How To Dismantle Your Upper Limit Problem
Unless you understand this whole upper limit thing, you may mistakenly believe that you’re flawed or simply not “good enough” to handle a big jump in your success or happiness.
It may feel like you’re always on the verge of a life altering breakthrough, but you either can’t seem to ever get there or maintain it.
I can tell you first hand that everyone on the planet has varying degrees of “upper limit problems.” Thankfully, they’re a snap to overcome if you’ve got the right tools and an open, willing heart.
Step 1. Get that dealing with “upper limit problems” are a necessary part of the journey.
Look. No one escapes this shit. So don’t feel weak, bad or alone if any of this sounds familiar.
Thankfully, upper limit problems can be super easy to dissolve when you bring compassion and self-awareness to the table.
Which, of course, means checking both your ego, and your victimy “Why does this always happen to me?” BS at the door.
Important note: Moving through upper limit problems is not a one time event. If you’re committed to continually expanding your levels of wealth, love and happiness, strap in for the ride, baby.
Step 2. Increase your tolerance for how good you’re wiling to have your life be, starting right now.

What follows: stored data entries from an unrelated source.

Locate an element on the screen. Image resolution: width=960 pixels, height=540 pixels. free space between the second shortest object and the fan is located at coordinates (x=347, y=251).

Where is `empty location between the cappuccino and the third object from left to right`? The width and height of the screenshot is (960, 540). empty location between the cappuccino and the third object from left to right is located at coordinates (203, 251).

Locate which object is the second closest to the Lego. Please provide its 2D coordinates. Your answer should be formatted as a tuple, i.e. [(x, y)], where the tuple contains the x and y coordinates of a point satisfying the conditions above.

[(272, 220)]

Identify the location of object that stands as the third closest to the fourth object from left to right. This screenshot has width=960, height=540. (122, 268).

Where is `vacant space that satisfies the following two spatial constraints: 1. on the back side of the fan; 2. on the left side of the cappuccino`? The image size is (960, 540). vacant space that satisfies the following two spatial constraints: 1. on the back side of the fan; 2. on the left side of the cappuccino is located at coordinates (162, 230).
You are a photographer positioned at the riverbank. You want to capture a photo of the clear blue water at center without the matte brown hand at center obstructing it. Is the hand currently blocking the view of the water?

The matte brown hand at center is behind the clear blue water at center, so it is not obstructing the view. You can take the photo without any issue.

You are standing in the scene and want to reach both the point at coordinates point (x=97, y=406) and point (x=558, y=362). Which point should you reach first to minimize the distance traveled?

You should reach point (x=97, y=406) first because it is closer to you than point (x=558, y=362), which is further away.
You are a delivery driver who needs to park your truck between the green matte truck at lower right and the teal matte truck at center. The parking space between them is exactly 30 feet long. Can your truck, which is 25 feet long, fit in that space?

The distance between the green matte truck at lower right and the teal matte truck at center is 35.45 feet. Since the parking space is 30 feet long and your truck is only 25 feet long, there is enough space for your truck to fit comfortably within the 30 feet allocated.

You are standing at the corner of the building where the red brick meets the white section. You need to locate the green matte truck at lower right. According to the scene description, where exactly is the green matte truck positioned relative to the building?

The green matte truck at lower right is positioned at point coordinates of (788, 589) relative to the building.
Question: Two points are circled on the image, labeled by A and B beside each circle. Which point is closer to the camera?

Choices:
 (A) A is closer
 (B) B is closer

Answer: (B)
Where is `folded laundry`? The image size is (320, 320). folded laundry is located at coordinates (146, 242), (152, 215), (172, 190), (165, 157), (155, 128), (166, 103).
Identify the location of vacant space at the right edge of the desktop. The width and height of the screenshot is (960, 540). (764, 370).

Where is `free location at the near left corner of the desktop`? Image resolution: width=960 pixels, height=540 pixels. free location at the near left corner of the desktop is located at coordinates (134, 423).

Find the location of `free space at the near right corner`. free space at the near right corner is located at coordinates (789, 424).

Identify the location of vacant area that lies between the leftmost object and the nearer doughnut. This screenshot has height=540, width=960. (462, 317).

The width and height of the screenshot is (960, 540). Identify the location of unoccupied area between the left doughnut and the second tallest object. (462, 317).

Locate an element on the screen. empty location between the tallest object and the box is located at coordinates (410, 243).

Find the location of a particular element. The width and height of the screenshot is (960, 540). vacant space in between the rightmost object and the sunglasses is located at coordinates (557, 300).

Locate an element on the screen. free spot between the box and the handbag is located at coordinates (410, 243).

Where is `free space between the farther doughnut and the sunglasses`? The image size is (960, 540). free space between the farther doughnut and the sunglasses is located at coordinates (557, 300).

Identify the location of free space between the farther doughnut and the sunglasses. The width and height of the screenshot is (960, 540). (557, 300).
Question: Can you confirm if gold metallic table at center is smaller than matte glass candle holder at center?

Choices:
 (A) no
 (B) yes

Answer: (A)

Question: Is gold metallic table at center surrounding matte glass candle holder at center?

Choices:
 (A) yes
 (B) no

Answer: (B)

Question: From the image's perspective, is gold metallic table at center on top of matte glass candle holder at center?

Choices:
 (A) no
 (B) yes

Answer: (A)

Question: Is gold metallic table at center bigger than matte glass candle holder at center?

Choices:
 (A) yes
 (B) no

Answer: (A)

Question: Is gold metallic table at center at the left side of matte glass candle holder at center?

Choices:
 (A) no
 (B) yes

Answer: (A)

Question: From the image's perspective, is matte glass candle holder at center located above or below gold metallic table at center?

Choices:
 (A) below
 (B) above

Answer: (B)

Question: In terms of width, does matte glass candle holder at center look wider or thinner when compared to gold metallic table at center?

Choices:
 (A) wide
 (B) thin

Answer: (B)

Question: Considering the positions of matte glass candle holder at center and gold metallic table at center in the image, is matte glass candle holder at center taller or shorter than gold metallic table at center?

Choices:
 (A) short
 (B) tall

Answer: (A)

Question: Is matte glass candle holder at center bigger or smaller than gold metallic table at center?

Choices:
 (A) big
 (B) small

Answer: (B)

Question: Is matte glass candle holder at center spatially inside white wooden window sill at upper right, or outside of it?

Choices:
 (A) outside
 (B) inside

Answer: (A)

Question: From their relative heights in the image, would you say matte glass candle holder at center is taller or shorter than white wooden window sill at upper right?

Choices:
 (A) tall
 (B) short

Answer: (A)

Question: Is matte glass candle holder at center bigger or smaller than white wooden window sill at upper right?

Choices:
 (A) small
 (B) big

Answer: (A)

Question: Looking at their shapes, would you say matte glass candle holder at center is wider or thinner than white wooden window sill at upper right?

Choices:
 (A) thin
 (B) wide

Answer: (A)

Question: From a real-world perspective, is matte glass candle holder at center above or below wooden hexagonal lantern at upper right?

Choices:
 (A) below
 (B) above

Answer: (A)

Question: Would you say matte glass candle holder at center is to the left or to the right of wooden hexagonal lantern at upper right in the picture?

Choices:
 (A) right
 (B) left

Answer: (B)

What does this mean? For starters, it means treating exactly where you are and what you have with all the love, honor and respect you can muster. And this isn’t just a mental exercise, you need to act on it.
Tell your your family that you love and appreciate them; be truly grateful for whatever money you have in your bank account; take care of your physical environment and the roof over your head; thank your clients for their business, and nourish your body and soul in every way you can possibly imagine.
Step 3. Go on high ULP (upper limit problem) alert when loads of good stuff starts to come your way.
Pay special attention to your thoughts, behaviors and actions when things in your business and life start getting OMG good. Here’s a question to regularly ask yourself, “How much wealth, love and happiness am I r-e-a-l-l-y willing to have?”
If “a shit bunch!” is close to your answer, then make sure your behaviors and words line up with that answer.
Then keep a watchful, observant eye and open heart. If you catch yourself about to start an argument, go into some manufactured mental drama or make a royally stupid and rash business decision – STOP. Take a few deep breaths. Call your most grounded friend and have a chat.
Remember, any time you’re in the midst of busting through your own upper limits, it’s bound to be a little scary and uncomfortable. You may want to pull back and contract.
Don’t. Hang with the discomfort. It’s a good sign.
It means you’ve just increased your capacity to experience wealth, happiness and love – both for yourself and for us all. Go thoughts on this one? Ever have an upper limit problem yourself? A story about how you’ve overcome it?